To solve that problem, google has developed a tool called “google consent mode.” This allows you to adjust how your Google tags (Google Tags are tags that we implement in the website source code, whose objective is to send information to the measurement platforms) behave based on the consent status of your users. The data will be observed as normal if the user gives consent. When users do not give their explicit consent for tracking and storing their information, the relevant Google tags will adjust their functions and model user behavior, which will then show the most accurate data in your Google Ads account adding the extra conversions not tracked to enable better reporting and optimization for marketing purposes.

In Tui Musement, with the support of our Google account managers, we were able to implement Google Consent Mode in April 2021 with the help of our IT team. They adjusted and updated tags behavior in Google Tag Manager adding javascript codes, so that the users of Musement websites were split into two groups: those who accepted cookies and those who did not.
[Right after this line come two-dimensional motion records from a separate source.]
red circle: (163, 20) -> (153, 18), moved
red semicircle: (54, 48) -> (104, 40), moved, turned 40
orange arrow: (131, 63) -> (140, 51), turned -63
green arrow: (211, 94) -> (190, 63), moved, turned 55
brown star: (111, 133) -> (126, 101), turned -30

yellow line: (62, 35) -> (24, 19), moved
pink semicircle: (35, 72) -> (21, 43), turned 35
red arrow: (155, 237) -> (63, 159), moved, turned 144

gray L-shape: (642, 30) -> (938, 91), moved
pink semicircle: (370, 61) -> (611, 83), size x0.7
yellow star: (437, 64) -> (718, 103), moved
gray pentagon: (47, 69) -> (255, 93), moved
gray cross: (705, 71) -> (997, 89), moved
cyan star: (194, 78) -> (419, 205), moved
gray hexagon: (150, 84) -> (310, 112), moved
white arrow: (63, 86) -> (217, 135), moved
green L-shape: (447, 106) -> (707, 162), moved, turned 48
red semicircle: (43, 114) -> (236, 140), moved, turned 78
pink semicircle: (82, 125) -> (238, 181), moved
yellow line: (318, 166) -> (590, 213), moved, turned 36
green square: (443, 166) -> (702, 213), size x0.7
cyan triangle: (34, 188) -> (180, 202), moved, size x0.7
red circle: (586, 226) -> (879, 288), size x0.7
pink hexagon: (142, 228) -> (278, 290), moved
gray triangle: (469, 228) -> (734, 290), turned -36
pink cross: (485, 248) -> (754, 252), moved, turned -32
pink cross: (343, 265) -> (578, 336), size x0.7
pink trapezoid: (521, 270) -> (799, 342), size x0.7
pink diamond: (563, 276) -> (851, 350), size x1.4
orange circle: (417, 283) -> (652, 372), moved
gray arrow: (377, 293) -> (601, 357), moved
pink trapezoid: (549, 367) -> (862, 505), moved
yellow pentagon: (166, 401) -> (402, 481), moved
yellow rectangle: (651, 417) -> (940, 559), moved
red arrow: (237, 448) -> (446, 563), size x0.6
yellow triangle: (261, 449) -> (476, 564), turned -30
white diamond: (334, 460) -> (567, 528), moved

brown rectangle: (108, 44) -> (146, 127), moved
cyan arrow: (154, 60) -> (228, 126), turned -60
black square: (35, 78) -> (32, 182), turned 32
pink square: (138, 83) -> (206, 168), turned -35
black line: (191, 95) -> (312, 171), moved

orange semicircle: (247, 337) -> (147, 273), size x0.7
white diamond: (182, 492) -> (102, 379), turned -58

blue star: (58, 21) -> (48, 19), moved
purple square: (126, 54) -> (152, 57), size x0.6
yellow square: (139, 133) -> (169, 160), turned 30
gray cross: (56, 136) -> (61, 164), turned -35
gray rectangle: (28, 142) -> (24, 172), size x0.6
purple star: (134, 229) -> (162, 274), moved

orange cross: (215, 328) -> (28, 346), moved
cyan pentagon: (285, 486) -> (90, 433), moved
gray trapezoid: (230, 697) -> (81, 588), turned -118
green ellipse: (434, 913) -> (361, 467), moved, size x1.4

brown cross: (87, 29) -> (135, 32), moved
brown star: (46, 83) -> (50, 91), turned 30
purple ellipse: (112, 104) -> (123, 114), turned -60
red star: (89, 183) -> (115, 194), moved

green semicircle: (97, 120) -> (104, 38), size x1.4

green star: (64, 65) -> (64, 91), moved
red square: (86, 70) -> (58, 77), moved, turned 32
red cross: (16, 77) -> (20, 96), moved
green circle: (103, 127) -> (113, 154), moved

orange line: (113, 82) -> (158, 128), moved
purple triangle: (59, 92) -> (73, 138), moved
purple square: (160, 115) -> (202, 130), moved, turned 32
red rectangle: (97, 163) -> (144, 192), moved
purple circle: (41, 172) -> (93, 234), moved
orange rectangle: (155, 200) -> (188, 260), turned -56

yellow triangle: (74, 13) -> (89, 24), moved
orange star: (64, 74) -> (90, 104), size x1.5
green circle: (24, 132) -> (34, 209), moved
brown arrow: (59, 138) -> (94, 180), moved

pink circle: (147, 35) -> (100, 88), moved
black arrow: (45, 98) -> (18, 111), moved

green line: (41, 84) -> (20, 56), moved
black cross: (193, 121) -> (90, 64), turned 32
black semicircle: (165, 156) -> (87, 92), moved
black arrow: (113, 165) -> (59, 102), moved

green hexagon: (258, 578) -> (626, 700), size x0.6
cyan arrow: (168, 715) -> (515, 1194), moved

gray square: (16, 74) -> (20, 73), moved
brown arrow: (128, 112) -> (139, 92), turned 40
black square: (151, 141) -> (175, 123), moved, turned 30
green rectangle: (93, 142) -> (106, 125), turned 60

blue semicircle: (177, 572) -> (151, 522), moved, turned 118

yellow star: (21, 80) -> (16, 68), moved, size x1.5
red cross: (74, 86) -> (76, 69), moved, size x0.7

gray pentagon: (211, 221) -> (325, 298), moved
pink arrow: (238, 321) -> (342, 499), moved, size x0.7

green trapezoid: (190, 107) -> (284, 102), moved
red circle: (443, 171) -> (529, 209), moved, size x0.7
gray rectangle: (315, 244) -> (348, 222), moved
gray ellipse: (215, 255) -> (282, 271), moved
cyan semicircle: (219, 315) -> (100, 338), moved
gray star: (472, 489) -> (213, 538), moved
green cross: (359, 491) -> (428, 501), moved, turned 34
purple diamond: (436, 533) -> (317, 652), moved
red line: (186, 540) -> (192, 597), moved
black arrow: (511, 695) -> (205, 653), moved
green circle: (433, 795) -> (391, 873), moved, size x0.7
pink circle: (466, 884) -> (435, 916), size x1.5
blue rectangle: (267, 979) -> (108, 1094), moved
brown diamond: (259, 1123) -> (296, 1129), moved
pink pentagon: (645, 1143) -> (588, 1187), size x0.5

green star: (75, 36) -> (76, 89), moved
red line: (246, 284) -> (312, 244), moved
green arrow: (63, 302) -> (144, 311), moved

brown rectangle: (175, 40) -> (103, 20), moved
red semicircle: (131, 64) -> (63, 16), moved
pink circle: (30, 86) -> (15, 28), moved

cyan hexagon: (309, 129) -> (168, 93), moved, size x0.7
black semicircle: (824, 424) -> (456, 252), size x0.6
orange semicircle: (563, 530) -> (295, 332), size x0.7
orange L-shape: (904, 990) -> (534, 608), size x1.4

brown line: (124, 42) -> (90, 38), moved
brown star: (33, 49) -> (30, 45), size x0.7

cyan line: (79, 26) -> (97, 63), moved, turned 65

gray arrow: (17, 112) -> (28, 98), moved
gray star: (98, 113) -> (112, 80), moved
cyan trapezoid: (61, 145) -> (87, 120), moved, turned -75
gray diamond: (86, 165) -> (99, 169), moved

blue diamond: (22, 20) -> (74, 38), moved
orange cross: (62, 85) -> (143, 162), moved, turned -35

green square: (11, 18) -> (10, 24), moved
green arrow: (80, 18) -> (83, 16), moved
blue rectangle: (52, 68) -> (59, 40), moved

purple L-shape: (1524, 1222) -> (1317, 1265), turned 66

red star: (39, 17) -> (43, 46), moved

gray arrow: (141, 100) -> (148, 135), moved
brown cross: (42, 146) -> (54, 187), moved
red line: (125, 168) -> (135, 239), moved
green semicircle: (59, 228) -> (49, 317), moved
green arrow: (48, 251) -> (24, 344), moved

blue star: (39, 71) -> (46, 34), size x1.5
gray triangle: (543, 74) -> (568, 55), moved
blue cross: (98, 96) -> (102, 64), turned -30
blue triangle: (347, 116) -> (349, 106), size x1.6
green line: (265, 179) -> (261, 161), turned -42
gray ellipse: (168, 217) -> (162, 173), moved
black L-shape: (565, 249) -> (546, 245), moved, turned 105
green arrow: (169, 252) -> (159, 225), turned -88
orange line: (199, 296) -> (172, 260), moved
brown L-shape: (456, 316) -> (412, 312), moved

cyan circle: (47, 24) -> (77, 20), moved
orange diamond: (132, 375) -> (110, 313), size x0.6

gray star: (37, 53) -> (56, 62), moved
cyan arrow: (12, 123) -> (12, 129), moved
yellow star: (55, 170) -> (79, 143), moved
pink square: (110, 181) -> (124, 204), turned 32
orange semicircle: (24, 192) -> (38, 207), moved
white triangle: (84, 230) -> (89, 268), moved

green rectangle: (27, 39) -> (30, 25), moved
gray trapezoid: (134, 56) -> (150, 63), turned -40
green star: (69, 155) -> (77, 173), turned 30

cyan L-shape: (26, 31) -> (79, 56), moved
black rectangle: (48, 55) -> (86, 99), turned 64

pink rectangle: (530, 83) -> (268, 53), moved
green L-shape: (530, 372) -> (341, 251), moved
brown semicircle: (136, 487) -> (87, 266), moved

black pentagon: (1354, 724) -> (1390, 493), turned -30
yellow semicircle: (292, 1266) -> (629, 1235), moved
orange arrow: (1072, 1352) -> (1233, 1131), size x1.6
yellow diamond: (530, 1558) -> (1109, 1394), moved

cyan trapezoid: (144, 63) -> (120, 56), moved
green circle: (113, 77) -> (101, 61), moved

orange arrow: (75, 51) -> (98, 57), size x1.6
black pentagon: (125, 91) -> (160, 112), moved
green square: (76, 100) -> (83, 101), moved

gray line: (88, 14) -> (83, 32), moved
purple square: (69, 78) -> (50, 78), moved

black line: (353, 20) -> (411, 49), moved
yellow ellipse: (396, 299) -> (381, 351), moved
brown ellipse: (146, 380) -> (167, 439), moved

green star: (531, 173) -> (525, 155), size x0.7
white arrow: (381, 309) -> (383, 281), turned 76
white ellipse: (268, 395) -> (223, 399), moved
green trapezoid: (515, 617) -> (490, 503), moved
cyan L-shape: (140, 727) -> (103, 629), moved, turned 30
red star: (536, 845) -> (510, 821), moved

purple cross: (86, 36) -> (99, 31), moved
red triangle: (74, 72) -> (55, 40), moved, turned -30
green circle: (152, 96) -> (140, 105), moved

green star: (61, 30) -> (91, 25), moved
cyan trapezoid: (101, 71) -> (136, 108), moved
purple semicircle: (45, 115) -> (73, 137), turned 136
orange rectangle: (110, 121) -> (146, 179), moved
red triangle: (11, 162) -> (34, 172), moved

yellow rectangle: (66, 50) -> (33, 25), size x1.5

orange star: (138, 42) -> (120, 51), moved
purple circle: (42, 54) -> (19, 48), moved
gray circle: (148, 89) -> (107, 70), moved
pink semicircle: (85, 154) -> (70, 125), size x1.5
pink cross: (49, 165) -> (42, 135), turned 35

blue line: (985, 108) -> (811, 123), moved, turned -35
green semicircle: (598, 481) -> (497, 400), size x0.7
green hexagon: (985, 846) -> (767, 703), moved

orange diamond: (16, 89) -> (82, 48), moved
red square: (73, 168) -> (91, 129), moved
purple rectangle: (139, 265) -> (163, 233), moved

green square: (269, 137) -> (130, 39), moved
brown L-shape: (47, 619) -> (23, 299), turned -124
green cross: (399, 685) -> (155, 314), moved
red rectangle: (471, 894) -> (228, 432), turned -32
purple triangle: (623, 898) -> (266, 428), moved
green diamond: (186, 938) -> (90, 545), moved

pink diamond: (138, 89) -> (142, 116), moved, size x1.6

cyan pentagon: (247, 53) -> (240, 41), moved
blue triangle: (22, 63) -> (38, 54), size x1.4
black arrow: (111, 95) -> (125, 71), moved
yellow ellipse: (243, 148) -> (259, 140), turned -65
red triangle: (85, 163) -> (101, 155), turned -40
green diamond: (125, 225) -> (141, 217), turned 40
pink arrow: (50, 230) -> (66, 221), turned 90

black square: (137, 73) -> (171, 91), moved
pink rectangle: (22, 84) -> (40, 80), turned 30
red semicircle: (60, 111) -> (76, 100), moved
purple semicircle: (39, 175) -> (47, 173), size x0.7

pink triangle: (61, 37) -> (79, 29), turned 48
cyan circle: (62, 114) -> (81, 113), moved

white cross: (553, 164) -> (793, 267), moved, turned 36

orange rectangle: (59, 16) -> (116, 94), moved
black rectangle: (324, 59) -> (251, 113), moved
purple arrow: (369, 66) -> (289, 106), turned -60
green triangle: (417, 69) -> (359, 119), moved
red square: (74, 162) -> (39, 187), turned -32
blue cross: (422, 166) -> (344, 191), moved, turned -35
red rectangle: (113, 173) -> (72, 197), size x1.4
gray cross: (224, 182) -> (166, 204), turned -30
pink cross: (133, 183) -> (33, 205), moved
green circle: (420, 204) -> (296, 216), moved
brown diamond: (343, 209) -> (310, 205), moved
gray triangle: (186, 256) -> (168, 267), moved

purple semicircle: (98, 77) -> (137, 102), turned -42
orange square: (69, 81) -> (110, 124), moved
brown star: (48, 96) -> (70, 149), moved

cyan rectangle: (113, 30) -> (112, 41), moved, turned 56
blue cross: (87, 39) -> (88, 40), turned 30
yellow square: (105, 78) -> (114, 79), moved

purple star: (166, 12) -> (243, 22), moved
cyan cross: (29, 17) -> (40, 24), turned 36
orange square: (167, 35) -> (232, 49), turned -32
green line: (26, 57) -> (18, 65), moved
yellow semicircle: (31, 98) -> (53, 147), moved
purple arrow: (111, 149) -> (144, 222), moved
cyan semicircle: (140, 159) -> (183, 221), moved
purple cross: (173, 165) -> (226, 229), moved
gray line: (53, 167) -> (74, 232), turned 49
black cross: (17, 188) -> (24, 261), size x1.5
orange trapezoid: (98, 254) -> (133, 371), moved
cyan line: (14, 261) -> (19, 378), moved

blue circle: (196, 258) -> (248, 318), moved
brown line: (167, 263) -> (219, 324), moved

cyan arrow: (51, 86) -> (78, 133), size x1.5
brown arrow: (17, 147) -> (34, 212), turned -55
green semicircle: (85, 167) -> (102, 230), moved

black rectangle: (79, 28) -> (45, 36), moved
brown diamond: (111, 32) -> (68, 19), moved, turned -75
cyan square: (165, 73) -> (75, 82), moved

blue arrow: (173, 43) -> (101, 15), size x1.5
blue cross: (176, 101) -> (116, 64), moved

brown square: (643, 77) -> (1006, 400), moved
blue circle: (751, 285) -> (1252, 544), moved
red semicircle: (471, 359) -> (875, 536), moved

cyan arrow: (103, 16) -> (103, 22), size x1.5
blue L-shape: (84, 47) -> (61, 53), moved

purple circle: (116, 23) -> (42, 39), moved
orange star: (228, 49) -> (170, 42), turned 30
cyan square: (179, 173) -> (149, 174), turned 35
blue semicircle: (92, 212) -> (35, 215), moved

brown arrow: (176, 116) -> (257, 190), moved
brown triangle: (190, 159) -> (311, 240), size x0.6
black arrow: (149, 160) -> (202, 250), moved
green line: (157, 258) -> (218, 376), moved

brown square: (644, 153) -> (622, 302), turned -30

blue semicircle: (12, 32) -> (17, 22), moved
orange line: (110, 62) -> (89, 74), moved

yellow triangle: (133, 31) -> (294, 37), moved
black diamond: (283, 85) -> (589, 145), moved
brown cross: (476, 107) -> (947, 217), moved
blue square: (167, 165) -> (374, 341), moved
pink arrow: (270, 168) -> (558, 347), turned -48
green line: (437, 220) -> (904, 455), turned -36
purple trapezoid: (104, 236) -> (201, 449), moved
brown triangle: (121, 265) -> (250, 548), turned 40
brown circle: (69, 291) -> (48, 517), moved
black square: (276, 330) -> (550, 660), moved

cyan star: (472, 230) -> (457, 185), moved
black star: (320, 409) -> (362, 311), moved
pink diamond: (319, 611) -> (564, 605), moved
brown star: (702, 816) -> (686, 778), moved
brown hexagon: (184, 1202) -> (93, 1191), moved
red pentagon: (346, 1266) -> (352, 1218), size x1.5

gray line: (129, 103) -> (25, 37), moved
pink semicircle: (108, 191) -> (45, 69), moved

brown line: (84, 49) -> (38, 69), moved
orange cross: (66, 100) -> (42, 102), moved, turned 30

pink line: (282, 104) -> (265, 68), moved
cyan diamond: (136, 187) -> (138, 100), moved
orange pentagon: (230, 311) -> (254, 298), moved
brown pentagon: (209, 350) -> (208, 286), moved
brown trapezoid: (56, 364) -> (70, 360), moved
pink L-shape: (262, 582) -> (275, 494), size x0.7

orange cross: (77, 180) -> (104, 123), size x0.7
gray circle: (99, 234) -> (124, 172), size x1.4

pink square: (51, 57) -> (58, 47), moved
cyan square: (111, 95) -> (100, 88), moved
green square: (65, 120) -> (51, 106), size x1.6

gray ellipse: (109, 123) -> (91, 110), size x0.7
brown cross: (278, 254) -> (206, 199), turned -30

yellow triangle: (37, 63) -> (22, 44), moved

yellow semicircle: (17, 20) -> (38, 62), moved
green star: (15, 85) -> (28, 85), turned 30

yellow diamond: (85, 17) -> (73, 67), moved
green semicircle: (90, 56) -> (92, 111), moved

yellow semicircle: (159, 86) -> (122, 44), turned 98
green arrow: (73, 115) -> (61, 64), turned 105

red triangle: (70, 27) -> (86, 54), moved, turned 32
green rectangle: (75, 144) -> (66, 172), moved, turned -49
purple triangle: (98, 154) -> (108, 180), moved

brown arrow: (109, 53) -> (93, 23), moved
Extra parameters were then also added to the tags, so that they could report aggregated data to our tracking platforms as opposed to no data at all (without using the feature) of people who opted out of cookies.

By setting up Consent Mode in our accounts we achieved an increase in measured conversions of 5,3% in IT, +3,9% in DE, +3,4% in FR, +25% in ES, +9,1% in GB, resulting in a decrease of the lost data impact on *smart bidding algorithms. Our campaigns were able to receive more relevant signals from Google and website conversions and the impact of each campaign was much more visible. Being this quite a substantial uplift in campaigns metrics reporting, Google also drew up a case study to showcase our success and inspire more companies like Musement to achieve better results in their campaign performance.

*Smart bidding are automated strategies that uses machine learning to optimize the advertising bidding considering historical data and then optimizing it accordingly in each auction.